Due to a simple code error, Microsoft Azure DevOps services in the South Brazil region were interrupted for about ten hours. It is noticed that Microsoft’s software engineering manager Eric Mattingly apologized for the outage on Friday and revealed the cause of the accident: a typo caused seventeen production databases to be deleted.
Azure DevOps provides an integrated set of services and tools for managing software projects, from planning and development to testing and deployment. Eric Mattingly explained that Azure DevOps engineers sometimes take snapshots of production databases in order to investigate reported issues or test performance improvements. They rely on a background system that runs daily and deletes old snapshots after a certain amount of time. Recently, Azure DevOps engineers performed a code upgrade, replacing the deprecated Microsoft.Azure.Managment.* packages with supported Azure.ResourceManager.* NuGet packages. This resulted in a large pull request that replaced the API calls in the old package and the new package.
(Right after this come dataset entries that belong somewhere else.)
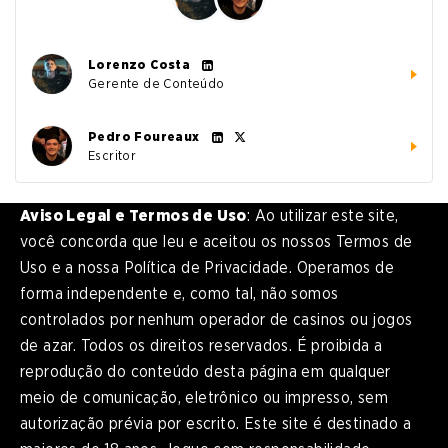
Lorenzo Costa
Gerente de Conteúdo
Pedro Foureaux
Escritor
Aviso Legal e Termos de Uso
: Ao utilizar este site,
você concorda que leu e aceitou os nossos Termos de
Uso e a nossa Política de Privacidade. Operamos de
forma independente e, como tal, não somos
controlados por nenhum operador de casinos ou jogos
de azar. Todos os direitos reservados. É proibida a
reprodução do conteúdo desta página em qualquer
meio de comunicação, eletrônico ou impresso, sem
autorização prévia por escrito. Este site é destinado a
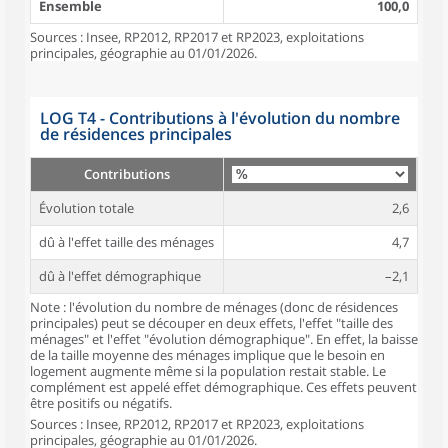
Ensemble
100,0
Sources : Insee, RP2012, RP2017 et RP2023, exploitations
principales, géographie au 01/01/2026.
LOG T4 - Contributions à l'évolution du nombre
de résidences principales
Contributions
Évolution totale
2,6
dû à l'effet taille des ménages
4,7
dû à l'effet démographique
–2,1
Note : l'évolution du nombre de ménages (donc de résidences
principales) peut se découper en deux effets, l'effet "taille des
ménages" et l'effet "évolution démographique". En effet, la baisse
de la taille moyenne des ménages implique que le besoin en
logement augmente même si la population restait stable. Le
complément est appelé effet démographique. Ces effets peuvent
être positifs ou négatifs.
Sources : Insee, RP2012, RP2017 et RP2023, exploitations
principales, géographie au 01/01/2026.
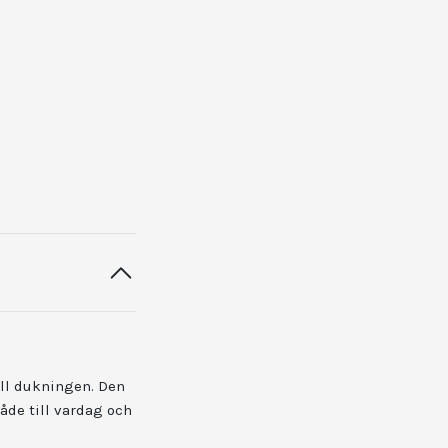
ill dukningen. Den
åde till vardag och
The typo is in this pull request, which replaces the call to delete the snapshot database with a call to delete the Azure SQL Server hosting the database. Azure DevOps has tests designed to catch such issues, but Eric Mattingly said that because the faulty code only runs under certain conditions, existing tests don’t cover it.
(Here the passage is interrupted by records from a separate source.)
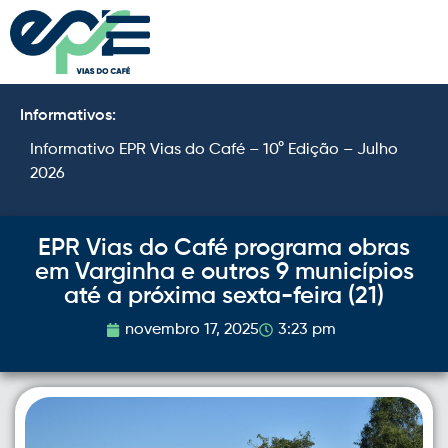
Informativos:
Informativo EPR Vias do Café – 10° Edição – Julho
I
2026
2
EPR Vias do Café programa obras
em Varginha e outros 9 municípios
até a próxima sexta-feira (21)
novembro 17, 2025
3:23 pm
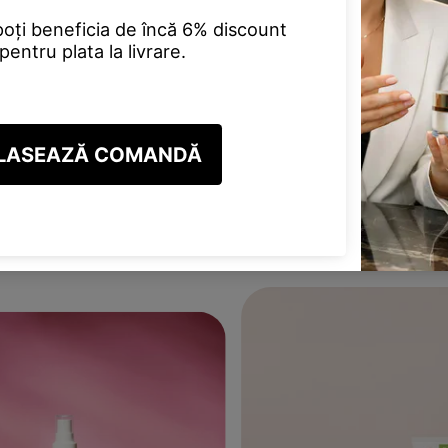
Cu aprobarea contului par
beneficiind de oferte și p
dedicat și multe altele.
INREGISTREAZA CONT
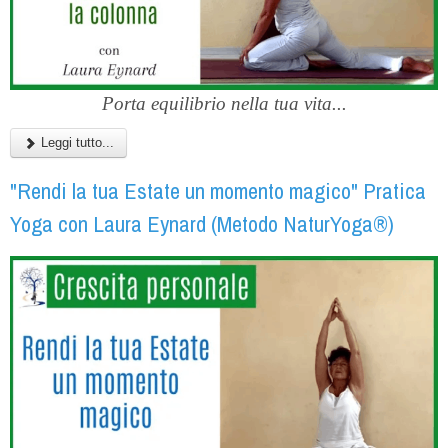
Porta equilibrio nella tua vita...
Leggi tutto...
"Rendi la tua Estate un momento magico" Pratica
Yoga con Laura Eynard (Metodo NaturYoga®)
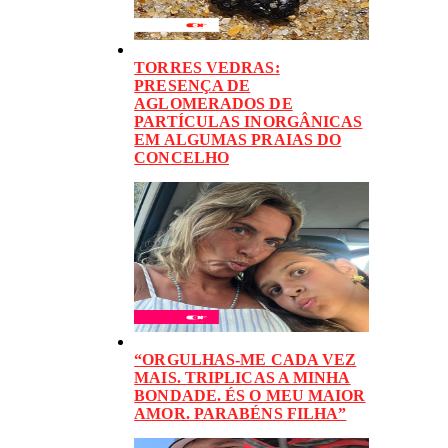
TORRES VEDRAS:
PRESENÇA DE
AGLOMERADOS DE
PARTÍCULAS INORGÂNICAS
EM ALGUMAS PRAIAS DO
CONCELHO
“ORGULHAS-ME CADA VEZ
MAIS. TRIPLICAS A MINHA
BONDADE. ÉS O MEU MAIOR
AMOR. PARABÉNS FILHA”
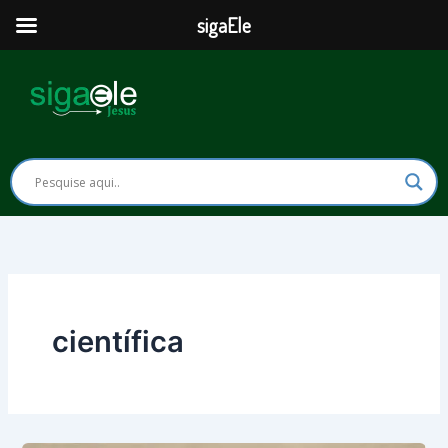
Ir
sigaEle
para
o
conteúdo
científica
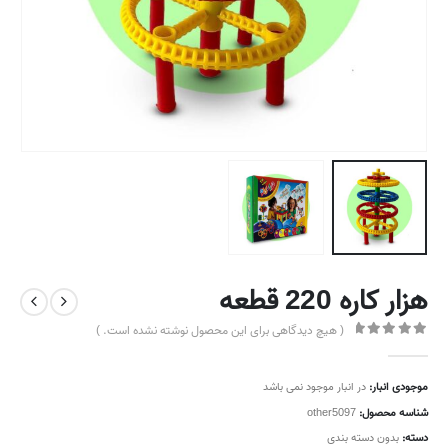
هزار کاره 220 قطعه
( هیچ دیدگاهی برای این محصول نوشته نشده است. )
out of 5
0
موجودی انبار:
در انبار موجود نمی باشد
شناسه محصول:
other5097
دسته:
بدون دسته بندی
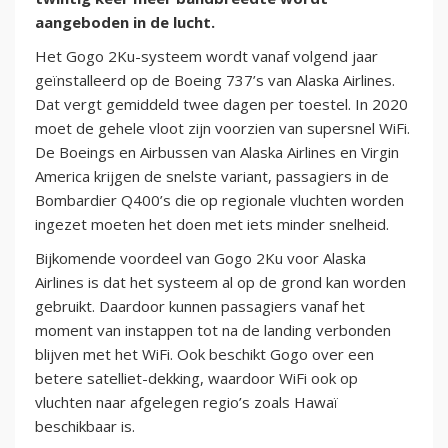
aangeboden in de lucht.
Het Gogo 2Ku-systeem wordt vanaf volgend jaar
geïnstalleerd op de Boeing 737’s van Alaska Airlines.
Dat vergt gemiddeld twee dagen per toestel. In 2020
moet de gehele vloot zijn voorzien van supersnel WiFi.
De Boeings en Airbussen van Alaska Airlines en Virgin
America krijgen de snelste variant, passagiers in de
Bombardier Q400’s die op regionale vluchten worden
ingezet moeten het doen met iets minder snelheid.
Bijkomende voordeel van Gogo 2Ku voor Alaska
Airlines is dat het systeem al op de grond kan worden
gebruikt. Daardoor kunnen passagiers vanaf het
moment van instappen tot na de landing verbonden
blijven met het WiFi. Ook beschikt Gogo over een
betere satelliet-dekking, waardoor WiFi ook op
vluchten naar afgelegen regio’s zoals Hawaï
beschikbaar is.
A few days later, the software changes were deployed to the customer’s environment at the South Brazil scale unit (a cluster of role-specific servers). The environment had an old snapshot database that triggered the bug, causing a background task to delete “the entire Azure SQL Server and all seventeen production databases”.
All data has been recovered, but it took more than ten hours. There are several reasons for this, Eric Mattingly said. One of them is that since the customer cannot recover the Azure SQL Server themselves, it must be handled by the on-call Azure engineer, which takes about an hour. Another reason is that databases have different backup configurations: some configured as region-redundant backups, some as newer geo-region-redundant backups, and resolving this mismatch adds significant recovery times.
In order to prevent the problem from happening again, Eric Mattingly said that Microsoft has taken various fixes and reconfiguration measures, and once again apologized to all customers affected by this outage.